野村誠の作曲日記

作曲家の日記です。ちなみに、野村誠のホームページは、こちらhttp://www.makotonomura.net/

電話帳セッション

1週間滞在したクレムスを後にして、イタリアのトレヴィーゾに来る。ヨーク大学の大学院生でパーカッショニストのエンリコ・ベルテリ宅に、野村幸弘、やぶくみこと行く。今回のツアーは、佐久間さんのアレンジでブダペスト(17、18)、アナンのアレンジでペルヒトルツドルフ(19、20)、中川さんのアレンジでクレムス(21−27)、やぶさんのアレンジでトレヴィソ(28、29)となっていて、ぼくは何もアレンジできず。

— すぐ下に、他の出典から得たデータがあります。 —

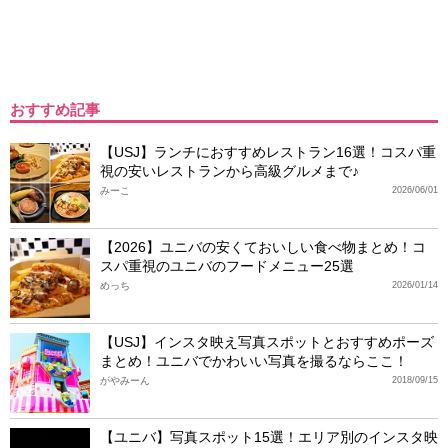
おすすめ記事
【USJ】ランチにおすすめレストラン16選！コスパ重
視の安いレストランから高級グルメまで♪
みーこ
2026/06/01
【2026】ユニバの安くておいしい食べ物まとめ！コ
スパ重視のユニバのフードメニュー25選
めっち
2026/01/14
【USJ】インスタ映え写真スポットとおすすめポーズ
まとめ！ユニバでかわいい写真を撮るならここ！
がやみーん
2018/09/15
【ユニバ】写真スポット15選！エリア別のインスタ映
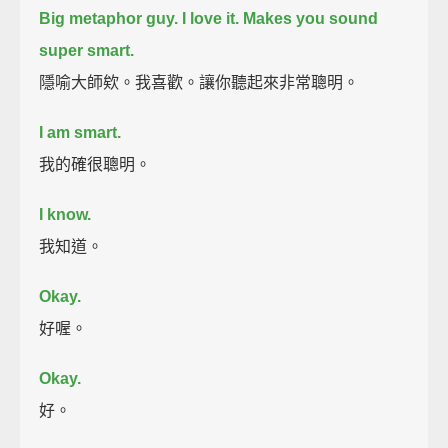
Big metaphor guy. I love it.
Makes you sound
super smart.
隱喻大師欸。我喜歡。讓你聽起來非常聰明。
I am smart.
我的確很聰明。
I know.
我知道。
Okay.
好喔。
Okay.
好。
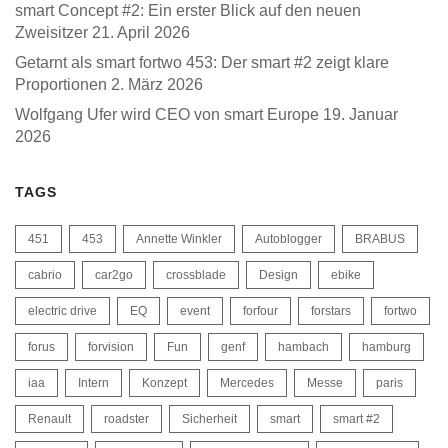
smart Concept #2: Ein erster Blick auf den neuen
Zweisitzer
21. April 2026
Getarnt als smart fortwo 453: Der smart #2 zeigt klare
Proportionen
2. März 2026
Wolfgang Ufer wird CEO von smart Europe
19. Januar
2026
TAGS
451
453
Annette Winkler
Autoblogger
BRABUS
cabrio
car2go
crossblade
Design
ebike
electric drive
EQ
event
forfour
forstars
fortwo
forus
forvision
Fun
genf
hambach
hamburg
iaa
Intern
Konzept
Mercedes
Messe
paris
Renault
roadster
Sicherheit
smart
smart #2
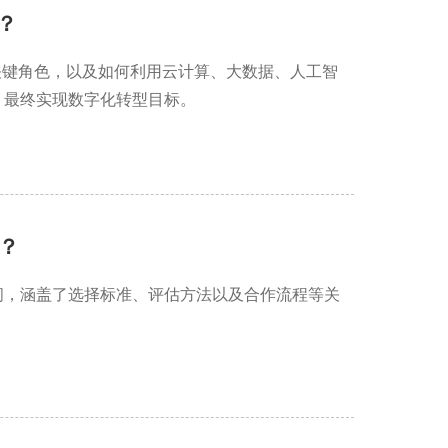
？
关键角色，以及如何利用云计算、大数据、人工智
，最终实现数字化转型目标。
？
问，涵盖了选择标准、评估方法以及合作流程等关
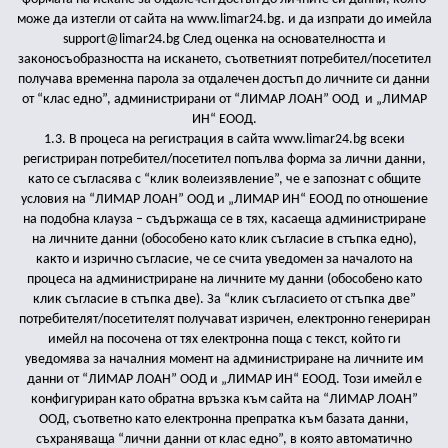
може да изтегли от сайта на www.limar24.bg. и да изпрати до имейла
support@limar24.bg
След оценка на основателността и
законосъобразността на искането, съответният потребител/посетител
получава временна парола за отдалечен достъп до личните си данни
от “клас едно”, администрирани от “ЛИМАР ЛОАН” ООД
и „ЛИМАР
ИН“ ЕООД.
1.3. В процеса на регистрация в сайта www.limar24.bg всеки
регистриран потребител/посетител попълва форма за лични данни,
като се съгласява с “клик волеизявление”, че е запознат с общите
условия на “ЛИМАР ЛОАН” ООД и „ЛИМАР ИН“ ЕООД по отношение
на подобна клауза – съдържаща се в тях, касаеща администриране
на личните данни (обособено като клик съгласие в стъпка едно),
както и изрично съгласие, че се счита уведомен за началото на
процеса на администриране на личните му данни (обособено като
клик съгласие в стъпка две). За “клик съгласието от стъпка две”
потребителят/посетителят получават изричен, електронно генериран
имейл на посочена от тях електронна поща с текст, който ги
уведомява за началния момент на администриране на личните им
данни от “ЛИМАР ЛОАН” ООД и „ЛИМАР ИН“ ЕООД. Този имейл е
конфигуриран като обратна връзка към сайта на “ЛИМАР ЛОАН”
ООД, съответно като електронна препратка към базата данни,
съхраняваща “лични данни от клас едно”, в която автоматично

エンリコのお父さんのペアトロもパーカッショニストで、土曜日には、ヴァレーズの「イオニザシオン」を演奏するそうで、練習の音が聞こえてくる。現代音楽のスペシャリストだが、スタジオで即興演奏を始めると、電話帳を床に広げて、マレットで叩き始める。電話帳はとてもいい音がする。イタリアのあいのてさんだ。即興も大好きなようだ。エンリコのお父さんは、聖書も叩いていて、ちょっと驚き。さらに、大太鼓にひもをつけて、水でぬれた手でこすって低音が響く巨大なクイーカーも作っているし、その後、ぶどう畑では、葉っぱから、石から、何でもリズムを奏でていた。明日のコンサートが楽しみだ。